ANNAPOLIS, MD. (AP) - Gov. Martin O'Malley urged lawmakers on Wednesday to support his proposal for a $100 million tax credit program to help high-tech industries get start-up money in Maryland to generate jobs.
O'Malley usually appears before lawmakers to advocate for only one or two bills each session. He used this speech to two legislative panels to say that his Invest Maryland proposal could help businesses create thousands of jobs and inject hundreds of millions of dollars into the state's economy.
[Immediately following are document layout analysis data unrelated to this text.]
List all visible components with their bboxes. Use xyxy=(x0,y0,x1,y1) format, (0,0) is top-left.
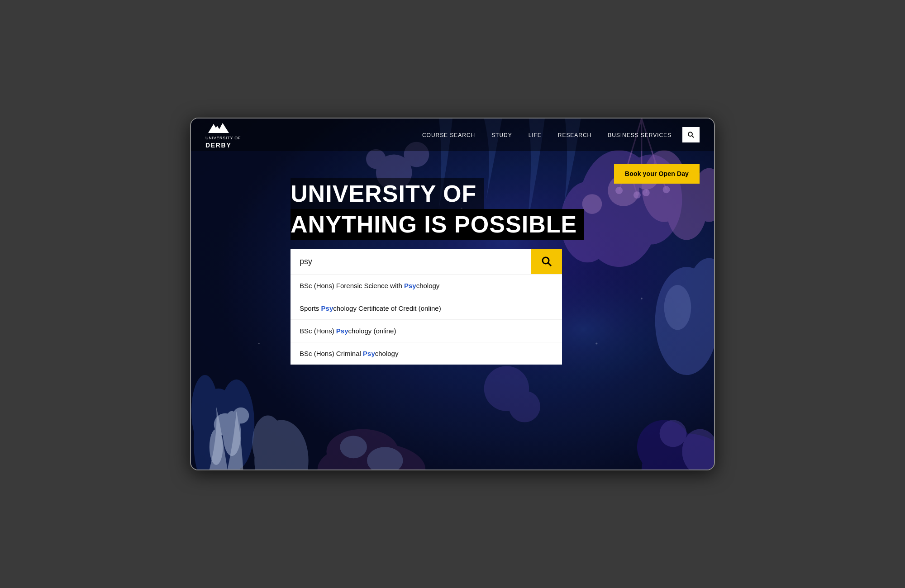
svg-point-52 xyxy=(641,298,643,299)
logo-mountains-icon xyxy=(205,120,229,135)
svg-line-61 xyxy=(548,263,551,266)
nav-link-course-search[interactable]: COURSE SEARCH xyxy=(422,132,475,138)
hero-line2: ANYTHING IS POSSIBLE xyxy=(291,209,584,240)
svg-point-58 xyxy=(688,132,692,136)
highlight-4: Psy xyxy=(363,350,375,357)
svg-marker-57 xyxy=(217,123,229,133)
dropdown-item-3[interactable]: BSc (Hons) Psychology (online) xyxy=(291,320,562,342)
browser-frame: UNIVERSITY OF DERBY COURSE SEARCHSTUDYLI… xyxy=(190,118,715,470)
svg-point-53 xyxy=(258,343,260,344)
highlight-3: Psy xyxy=(336,327,348,335)
search-submit-icon xyxy=(540,255,553,268)
dropdown-item-4[interactable]: BSc (Hons) Criminal Psychology xyxy=(291,342,562,365)
dropdown-item-1[interactable]: BSc (Hons) Forensic Science with Psychol… xyxy=(291,275,562,297)
svg-point-60 xyxy=(543,257,549,264)
nav-link-study[interactable]: STUDY xyxy=(491,132,512,138)
hero-line1: UNIVERSITY OF xyxy=(291,178,484,209)
highlight-2: Psy xyxy=(321,304,333,312)
navbar: UNIVERSITY OF DERBY COURSE SEARCHSTUDYLI… xyxy=(191,119,714,151)
search-input-row xyxy=(291,249,562,274)
search-container: BSc (Hons) Forensic Science with Psychol… xyxy=(291,249,562,365)
nav-links: COURSE SEARCHSTUDYLIFERESEARCHBUSINESS S… xyxy=(422,131,672,139)
search-input[interactable] xyxy=(291,249,531,274)
nav-link-research[interactable]: RESEARCH xyxy=(558,132,591,138)
hero-content: UNIVERSITY OF ANYTHING IS POSSIBLE xyxy=(191,151,714,249)
highlight-1: Psy xyxy=(404,282,416,289)
nav-link-business-services[interactable]: BUSINESS SERVICES xyxy=(608,132,672,138)
logo-text: UNIVERSITY OF DERBY xyxy=(205,136,241,149)
nav-search-button[interactable] xyxy=(682,127,700,142)
dropdown-item-2[interactable]: Sports Psychology Certificate of Credit … xyxy=(291,297,562,320)
nav-link-life[interactable]: LIFE xyxy=(529,132,542,138)
logo-area[interactable]: UNIVERSITY OF DERBY xyxy=(205,120,241,149)
svg-point-54 xyxy=(595,342,597,344)
svg-line-59 xyxy=(692,136,694,138)
search-icon xyxy=(687,131,695,139)
search-submit-button[interactable] xyxy=(531,249,562,274)
search-dropdown: BSc (Hons) Forensic Science with Psychol… xyxy=(291,274,562,365)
"Passing Invest Maryland might just be the difference between helping to grow the next MedImmune or Human Genome Sciences here in Maryland or watching it happen in another state," O'Malley said, referring to two high-tech Maryland companies.
The proposal allows insurance companies to pay tax liabilities at a discounted rate in order to replenish a state fund to provide venture capital for new businesses.
While 13 other states also used premium tax credits to spur investment, O'Malley's proposal would be unique because it would recoup 100 percent of the principal investment along with a percentage of the profit from successful business ventures.
Money to begin the program would be raised by tax credits through an auction process. Businesses seeking the credits would bid to get them, with 70 cents on the dollar being the lowest anyone could bid. It's hoped that will create a competitive environment for businesses to bid more to acquire the credits. That way, supporters say, the state will acquire the money to jump-start the program at the lowest cost of capital to the state.
The credits would not be available until 2015.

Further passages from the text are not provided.